七柱の神を代表するかの様に一歩前に立つのは毛皮の衣を纏ったマタギの様な風貌の神様だ。
「猪山の衆、旧年はよう頑張った。糞狐が居らん中生き屍と殺り合い、犠牲者を出さなかったと聞いた時には、ほんに誇らしく思ったぞ」
「これは天蓬様からお褒めの言葉を頂けるとは……、恐悦至極に存じます」
そう言って頭を下げる父上に習い皆が揃って頭を下げた、どうやらあの神様が我が猪山藩猪河家の氏神である天蓬大明神様の様だ。
「なに今年はワシだけでは無く、貴様の子等に加護を与える神々が皆こうして集まったのだ、ワシ如きで至極に至っては恐れ多いという物じゃ」
そう言う天蓬様は少し意地悪そうな笑みを浮かべていた。
「我が愛しき子仁一郎。昨年の優駿は残念な結果でしたが、貴方のその歳を考えれば十分な結果です、腐る事無く精進しなさい」
そう兄上に声を掛けたのは、恐らくは絹で織られたと思われる純白の衣を纏った頭に大きな鹿の角を持つ女神様で、彼女は獣神 鹿角媛様、全ての四足動物の母で有る女神だと言う。
「勇敢成る我が愛子義二郎。正直昨年の貴様は俺様がわざわざ出向いて褒める程には功績を成しておらぬ。だが数日後に控えし大一番を超えれば、貴様はまた一段強く成るであろう。俺様を打倒できる程強く成る日を待っているぞ!」
厳めしい飾り一つ無い無骨一辺倒の鎧姿で雷の様な声を上げたのは、武神 誉田様、自らを倒せる者を育てる為に武芸と刀を火元の民に与えた神だそうだ。
「何時も良い作物を奉納している事、誠に感謝しておるぞ礼子よ……。其方の祝事、上手く纏まる事を願っておるぞ」
綺麗な白い髪の老婆、杖を付いてもなお立っているのもやっとと言った風情のヨボヨボなのは、農神 豊稲媛様、火元の神々の中でも最も古い神の一柱である。
「智香子……、私は他の者の様にお前を褒める為に来たのでは無い。お前はもう少し思慮深く行動する事を覚えよ……、我が加護の子が粗忽者では我を信仰する者達にも悪い影響が出るやも知れぬ……」
眉間に深い皺を寄せながらそう苦言を呈するのは、賢神 須賀原様、腰まである流れる様な漆黒の髪と一度見たら忘れられない様な美貌の男性神だ、神様としてはかなり若い方で、今現在仙人から昇神した一番最後の神様らしい。
「同じ賢神と言っても、格差があるもんじゃな。
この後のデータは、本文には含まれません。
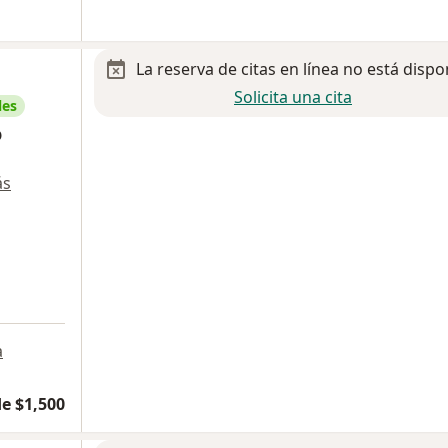
La reserva de citas en línea no está dispo
Solicita una cita
les
o
ás
a
e $1,500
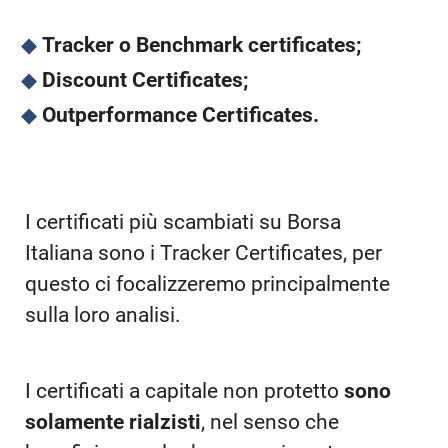
Tracker o Benchmark certificates;
Discount Certificates;
Outperformance Certificates.
I certificati più scambiati su Borsa
Italiana sono i Tracker Certificates, per
questo ci focalizzeremo principalmente
sulla loro analisi.
I certificati a capitale non protetto
sono
solamente rialzisti
, nel senso che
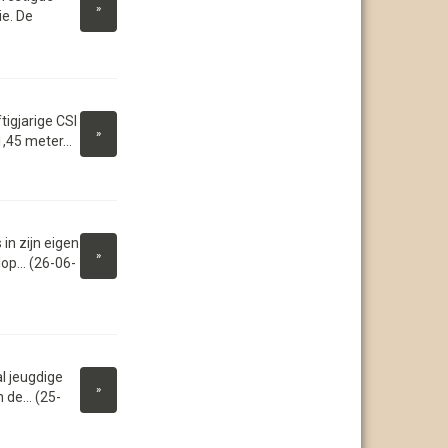
»
ie. De
igjarige CSI
»
,45 meter...
in zijn eigen
»
op... (26-06-
l jeugdige
»
de... (25-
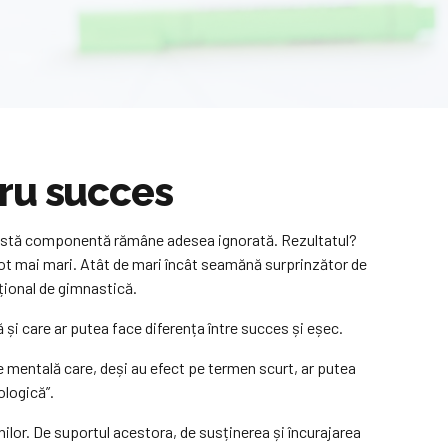
tru succes
această componentă rămâne adesea ignorată. Rezultatul?
 tot mai mari. Atât de mari încât seamănă surprinzător de
național de gimnastică.
 și care ar putea face diferența între succes și eșec.
e mentală care, deși au efect pe termen scurt, ar putea
ologică”.
nilor. De suportul acestora, de susținerea și încurajarea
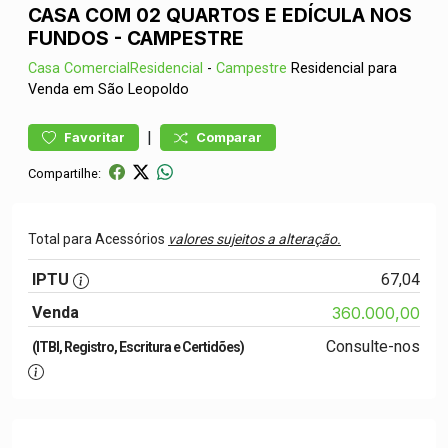
CASA COM 02 QUARTOS E EDÍCULA NOS
FUNDOS - CAMPESTRE
Casa
ComercialResidencial
-
Campestre
Residencial para
Venda em São Leopoldo
|
Favoritar
Comparar
Compartilhe:
Total para Acessórios
valores sujeitos a alteração.
IPTU
67,04
Venda
360.000,00
Consulte-nos
(ITBI, Registro, Escritura e Certidões)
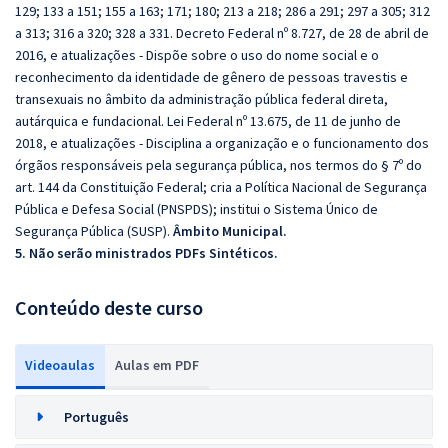
129; 133 a 151; 155 a 163; 171; 180; 213 a 218; 286 a 291; 297 a 305; 312
a 313; 316 a 320; 328 a 331. Decreto Federal nº 8.727, de 28 de abril de
2016, e atualizações - Dispõe sobre o uso do nome social e o
reconhecimento da identidade de gênero de pessoas travestis e
transexuais no âmbito da administração pública federal direta,
autárquica e fundacional. Lei Federal nº 13.675, de 11 de junho de
2018, e atualizações - Disciplina a organização e o funcionamento dos
órgãos responsáveis pela segurança pública, nos termos do § 7º do
art. 144 da Constituição Federal; cria a Política Nacional de Segurança
Pública e Defesa Social (PNSPDS); institui o Sistema Único de
Segurança Pública (SUSP).
Âmbito Municipal.
5. Não serão ministrados PDFs Sintéticos.
Conteúdo deste curso
Videoaulas
Aulas em PDF
Português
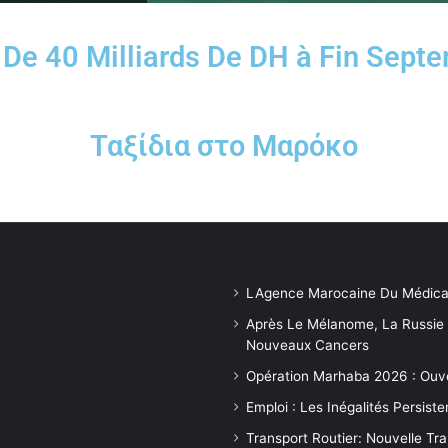
t De 40 Milliards De DH à Fin Sept
Ταξίδια στο Μαρόκο
LAgence Marocaine Du Médica
Après Le Mélanome, La Russie
Nouveaux Cancers
Opération Marhaba 2026 : Ouv
Emploi : Les Inégalités Persis
Transport Routier: Nouvelle Tr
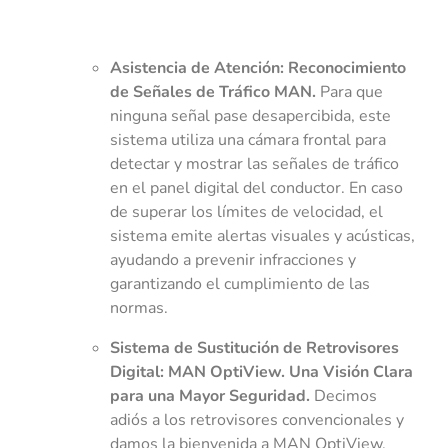
Asistencia de Atención: Reconocimiento
de Señales de Tráfico MAN.
Para que
ninguna señal pase desapercibida, este
sistema utiliza una cámara frontal para
detectar y mostrar las señales de tráfico
en el panel digital del conductor. En caso
de superar los límites de velocidad, el
sistema emite alertas visuales y acústicas,
ayudando a prevenir infracciones y
garantizando el cumplimiento de las
normas.
Sistema de Sustitución de Retrovisores
Digital: MAN OptiView. Una Visión Clara
para una Mayor Seguridad.
Decimos
adiós a los retrovisores convencionales y
damos la bienvenida a MAN OptiView.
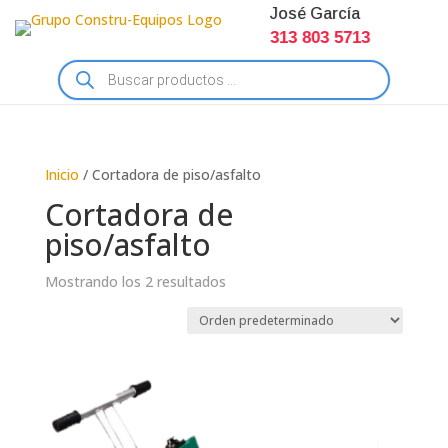
José García
313 803 5713
Búsqueda
de
productos
Inicio
/ Cortadora de piso/asfalto
Cortadora de
piso/asfalto
Mostrando los 2 resultados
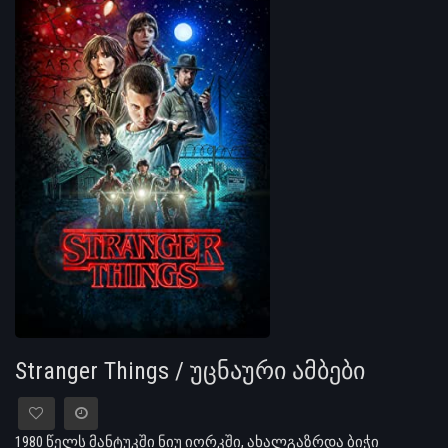
Stranger Things / უცნაური ამბები
1980 წელს მანტუკში ნიუ იორკში, ახალგაზრდა ბიჭი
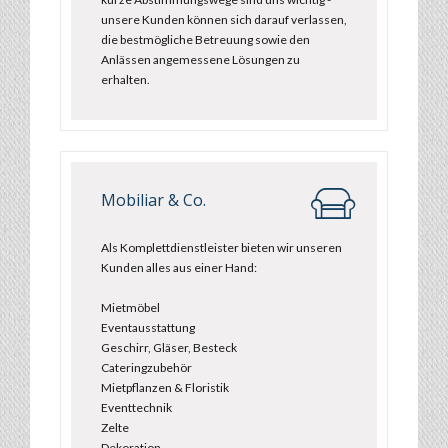
unsere Kunden können sich darauf verlassen,
die bestmögliche Betreuung sowie den
Anlässen angemessene Lösungen zu
erhalten.
Mobiliar & Co.
Als Komplettdienstleister bieten wir unseren
Kunden alles aus einer Hand:
Mietmöbel
Eventausstattung
Geschirr, Gläser, Besteck
Cateringzubehör
Mietpflanzen & Floristik
Eventtechnik
Zelte
Dekoration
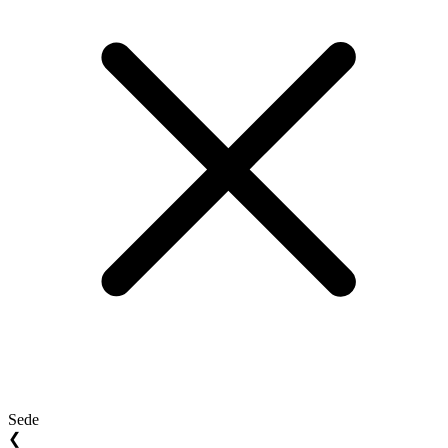
Sede
❮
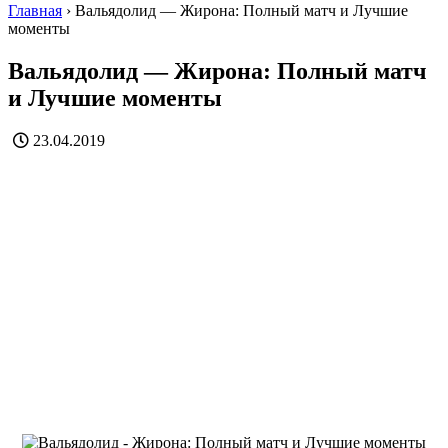
Главная
›
Вальядолид — Жирона: Полный матч и Лучшие
моменты
Вальядолид — Жирона: Полный матч
и Лучшие моменты
23.04.2019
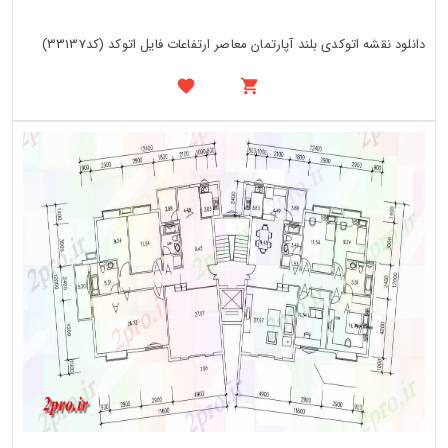
دانلود نقشه اتوکدی بلند آپارتمان معاصر ارتفاعات فایل اتوکد (کد33137)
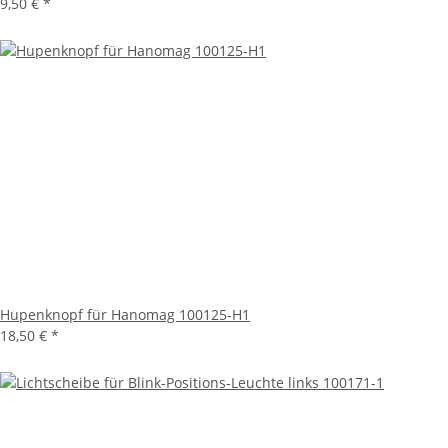
9,50 €
*
Hupenknopf für Hanomag 100125-H1
18,50 €
*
あちらに比べワシの加護厚い信三郎はよう学んで居る、最近はちと武に偏りがちではあるが、文武両道大いに結構、その調子で励めよ」
須賀原様に説教をされている智香子姉上を横目で見ながら、そう意地悪そうに笑うのは頭の天辺だけがツルリと禿げ上がった白髪の翁、節榑立った木の杖を持つその姿は仙人を絵に書いた様だ、彼は賢神 八心様、火元国の神々の長老だ。
「幼いながらに良い腕良い舌をしておるらしいの、睦よそなたならば遥か深き料理の深奥へとたどり着くこともできようぞ……善き哉善き哉」
福々しい丸い顔で睦姉上の頭を撫でているのは、食神 得瓶様だ。
料理人達の守り神として古くから信仰されて来た神様の一柱ではあるが、最近……江戸幕府が開かれて以来力を付けてきた神様である。
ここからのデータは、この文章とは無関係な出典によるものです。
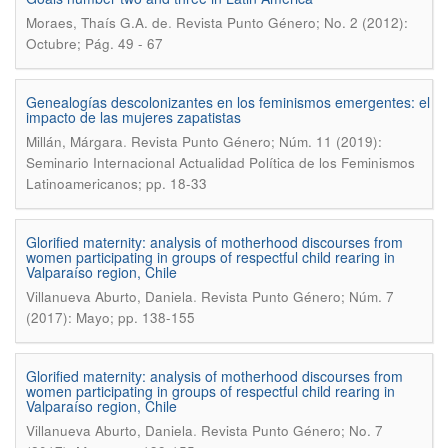
.
Moraes, Thaís G.A. de
Revista Punto Género; No. 2 (2012):
Octubre; Pág. 49 - 67
Genealogías descolonizantes en los feminismos emergentes: el
impacto de las mujeres zapatistas
.
Millán, Márgara
Revista Punto Género; Núm. 11 (2019):
Seminario Internacional Actualidad Política de los Feminismos
Latinoamericanos; pp. 18-33
Glorified maternity: analysis of motherhood discourses from
women participating in groups of respectful child rearing in
Valparaíso region, Chile
.
Villanueva Aburto, Daniela
Revista Punto Género; Núm. 7
(2017): Mayo; pp. 138-155
Glorified maternity: analysis of motherhood discourses from
women participating in groups of respectful child rearing in
Valparaíso region, Chile
.
Villanueva Aburto, Daniela
Revista Punto Género; No. 7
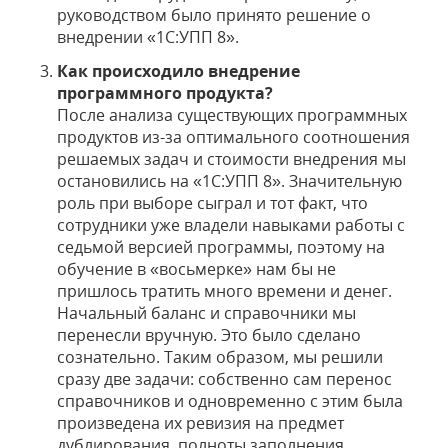
руководством было принято решение о
внедрении «1С:УПП 8».
Как происходило внедрение
программного продукта?
После анализа существующих программных
продуктов из-за оптимального соотношения
решаемых задач и стоимости внедрения мы
остановились на «1С:УПП 8». Значительную
роль при выборе сыграл и тот факт, что
сотрудники уже владели навыками работы с
седьмой версией программы, поэтому на
обучение в «восьмерке» нам бы не
пришлось тратить много времени и денег.
Начальный баланс и справочники мы
перенесли вручную. Это было сделано
сознательно. Таким образом, мы решили
сразу две задачи: собственно сам перенос
справочников и одновременно с этим была
произведена их ревизия на предмет
дублирования, полноты заполнения,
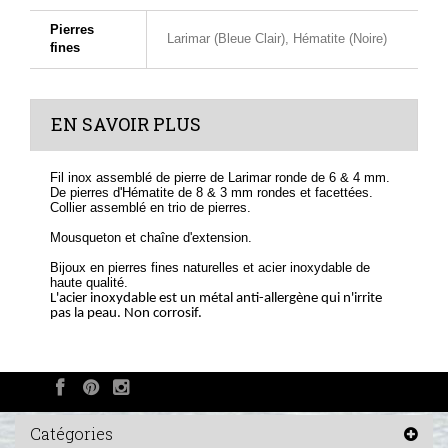
Pierres
Larimar (Bleue Clair), Hématite (Noire)
fines
EN SAVOIR PLUS
Fil inox assemblé de pierre de Larimar ronde de 6 & 4 mm.
De pierres d'Hématite de 8 & 3 mm rondes et facettées.
Collier assemblé en trio de pierres.
Mousqueton et chaîne d'extension.
Bijoux en pierres fines naturelles et acier inoxydable de
haute qualité.
L'acier inoxydable est un métal anti-allergène qui n'irrite
pas la peau. Non corrosif.
Catégories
神々は自分達が加護を与えている兄姉達に対してそれぞれが思い思いに言葉を掛けていたのだが、少し待つとそれも一段落した。
そして彼等の視線が一斉に俺を見定める。
「此奴が彼の方の加護の子か……」
「幼いながらに良い目をしていますね……、あの方の好みそうな眼差しですこと……」
「歳の割りに鍛えられておるのぅ、だが幼い内に鍛えすぎてはいかんぞ、背が伸びなくなるからな」
「好き嫌い無くなんでもしっかりと食べにゃアカンよ、どんな事も身体が資本、よう食べてきっちり大きく育ち成せぇ」
「賢しげな面構えをしておる、粗忽な姉を見習う事無く文武満遍なく学ぶが良い。どんな知恵も知識が無ければ生まれぬからな」
「学問も大事じゃが、野山自然から学ぶ事もたくさん有る、机の上の学問だけで無く全ての事から学ぶと言う事を忘れてはならんよ。頭でっかちの理屈倒れではせっかくの学問も意味を成さぬからな」
「よく食べ、よく寝て、よく学べ。幾ら前世があろうとお前の身体はまだまだ子供なのだからな」
皆が口々にそう俺に言葉を掛けて来た、どうやらこの場に居る神様達は浅間様から下された命に付いて少なからず知っているようだった。